Prior to starting Feature Labs, I researched data science automation in the Data to AI Lab at MIT. Unlike most data scientists who work in a single domain, our group had sponsors from a wide range of industries. This gave us the unique opportunity to develop innovative solutions to use with the diverse problems we worked on.

Yet, regardless of the problem, we realized that our biggest challenge was cutting down the amount of time it took to reach a solution. To expedite the process, we utilized databases to store and query data, open-source machine learning libraries to train our AI systems, and scalable clouds to operate our platform effectively.

Although we employed all available tools at our disposal, it still took 3 months on average to develop a single end-to-end solution. As engineers, we knew one thing was certain — there must be a better way.

The Feature Engineering Bottleneck

The data we received was not only extremely detailed, but often distributed across multiple files. or database tables. While we could easily describe its potential, we still had to manually prepare the data for the machine learning algorithms. These algorithms need data to be in a single table, with training examples in the rows and the explanatory variables (also known as features) in the columns.

This data representation for machine learning is called the “feature matrix.” And “feature engineering” is the process of identifying and extracting predictive features in the complex data that enterprises typically work with.

Feature engineering is challenging because it depends on leveraging human intuition to interpret implicit signals in datasets that machine learning algorithms use. Consequently, feature engineering is often the determining factor in whether a data science project is successful or not. Stanford Professor Andrew Ng accurately said, “…applied machine learning is basically feature engineering.”

The importance of feature engineering is clear. Unfortunately, it is frequently the bottleneck in the data science process because it requires both domain expertise to brainstorm ideas and the technical expertise to implement them.

This means that the best predictive models are only capable of being developed by a select group of people in most enterprise organizations today.
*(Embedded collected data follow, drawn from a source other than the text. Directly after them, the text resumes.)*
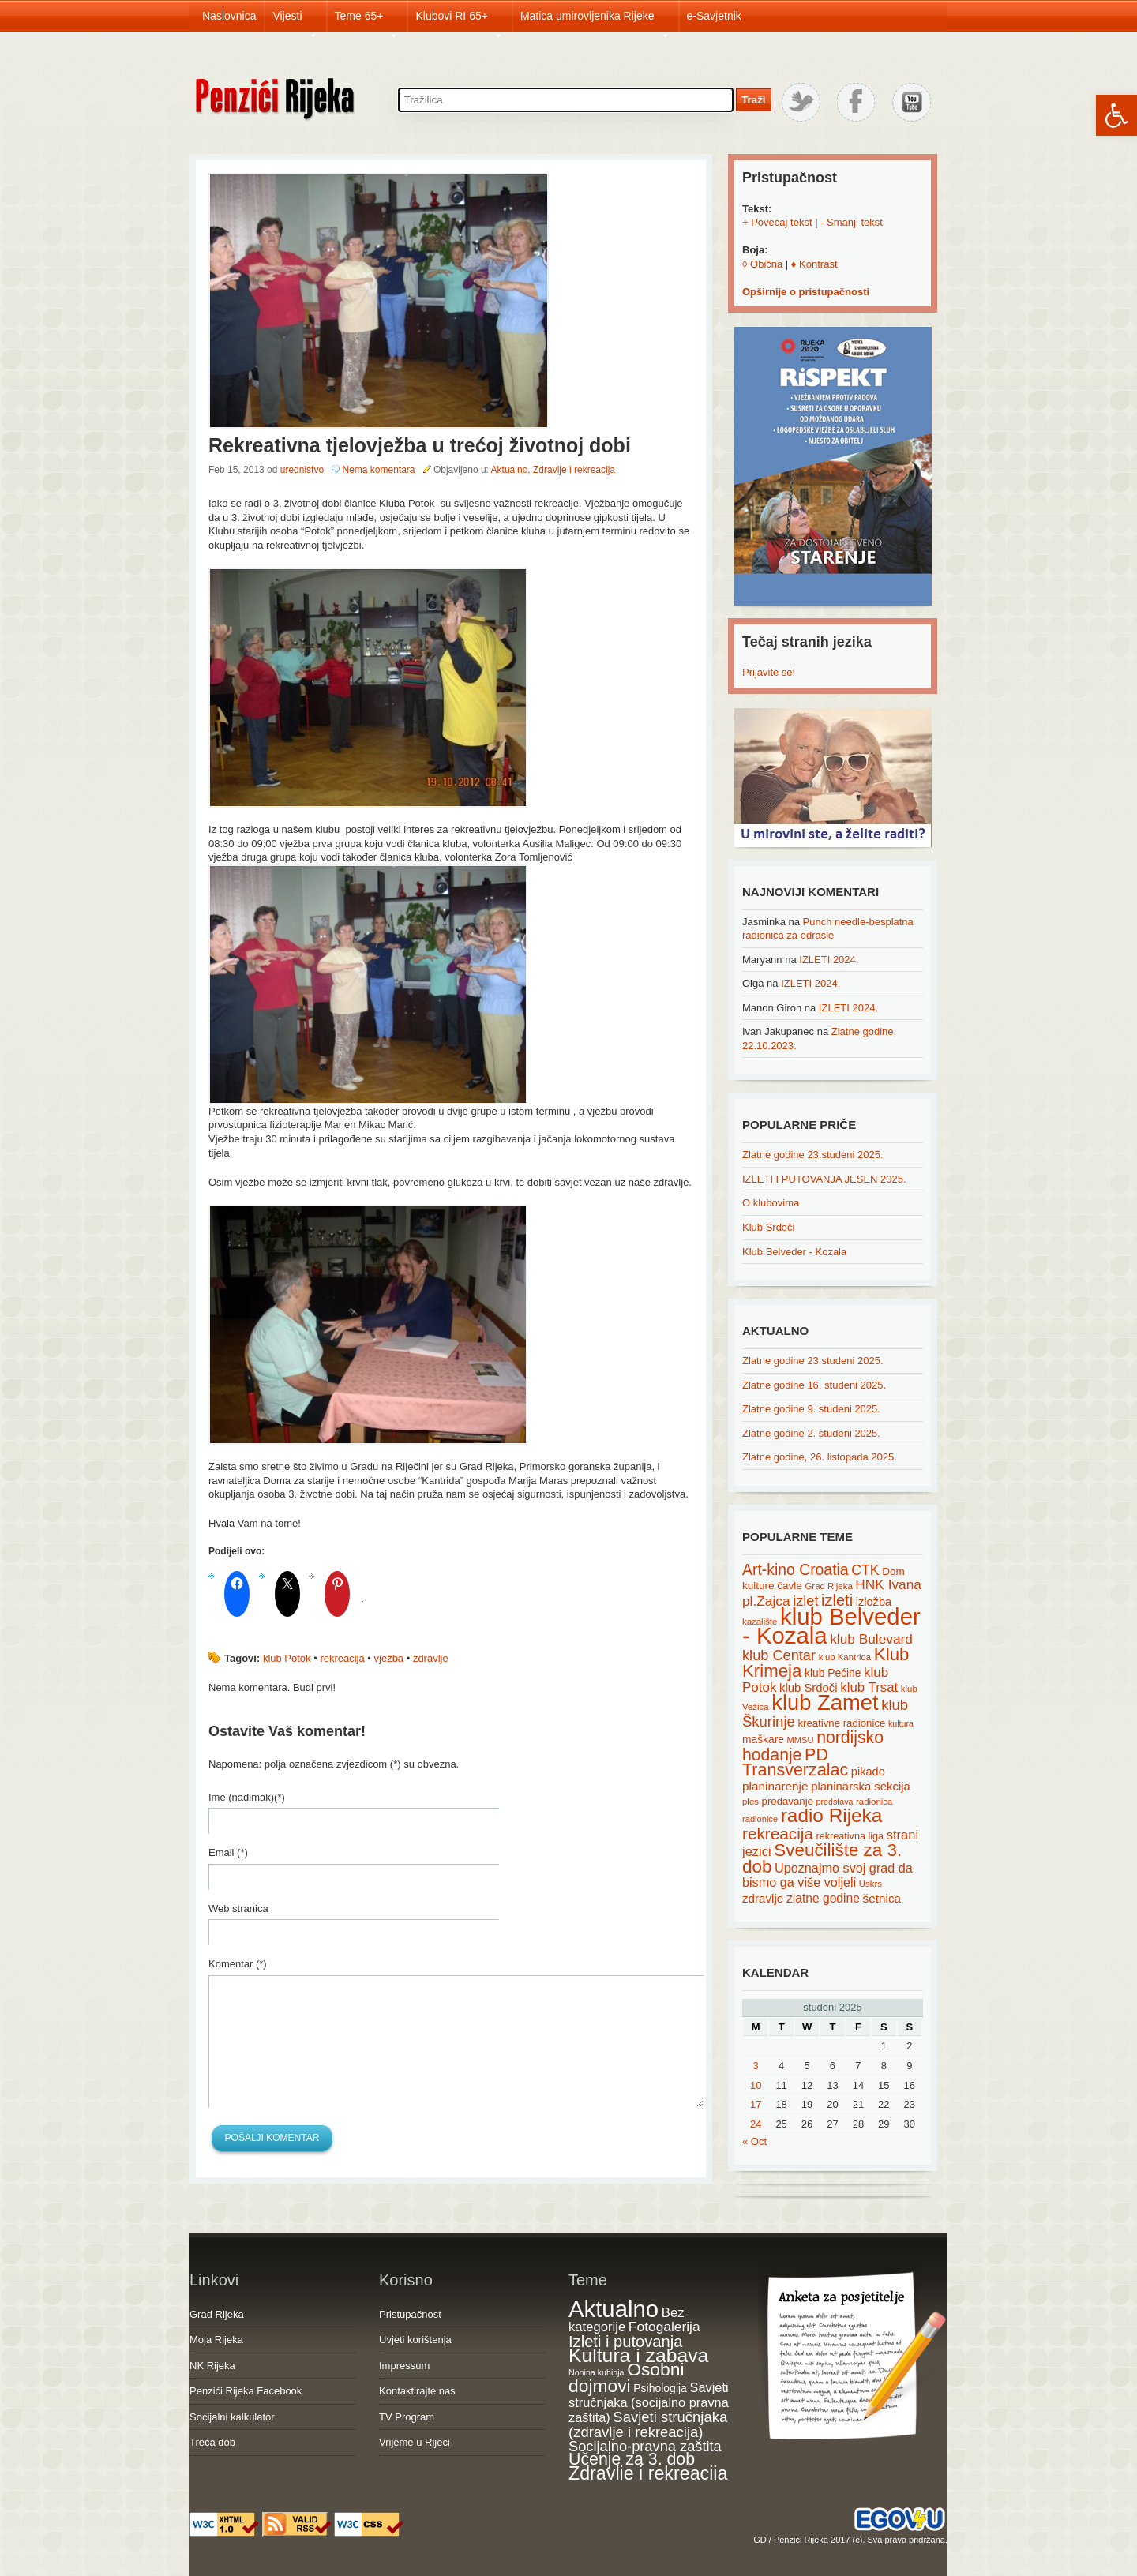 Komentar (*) (237, 1964)
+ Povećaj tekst (777, 222)
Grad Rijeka (217, 2314)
Inventing Feature Engineering Automation

Renowned machine learning professor Pedro Domingos says, “one of the holy grails of machine learning is to automate more and more of the feature engineering process.” In 2014, we made it our goal to create an approach to automate feature engineering for real-world datasets.

Our work at MIT became the “Data Science Machine,” which was used to compete in key data science competitions. The results at the time showed the potential of what we were building — our system outperformed 615 of the 906 human teams that we competed against.

We accomplished this by using an approach that took hours, instead of weeks, to run. While this system deployed many advanced techniques to its advantage, the integral innovation to our success was Deep Feature Synthesis, our algorithm for automated feature engineering. We demonstrated that our system could reach human-level performance. But our goal was never to replace human data scientists. Rather, we sought to augment their work.

According to Gartner, even if an “organization already has a data science team … it may need to be enhanced with even more specialized data science skills specific to machine learning, such as feature engineering and feature extraction.” With Deep Feature Synthesis, we could make it easier for people to not only learn data science, but apply it too.

Feature Labs: making machine learning more accessible

Companies today have a growing number of machine learning needs, but they face a shortage of data scientists who can solve them. Paradoxically, more people than ever before are interested in learning the data science process, but they don’t have access to the tools that make it easy or even feasible to learn.

Feature Labs is committed to dramatically increasing access to machine learning by making automated feature engineering a core part of our product. In the last few months, we have:

Through these initiatives we want to lower the barrier to entry for those who want to help companies address their machine learning difficulties and become the data scientists the business world so desperately needs. With Feature Labs, building high-performance machine learning models to generate value for businesses is accessible to everyone.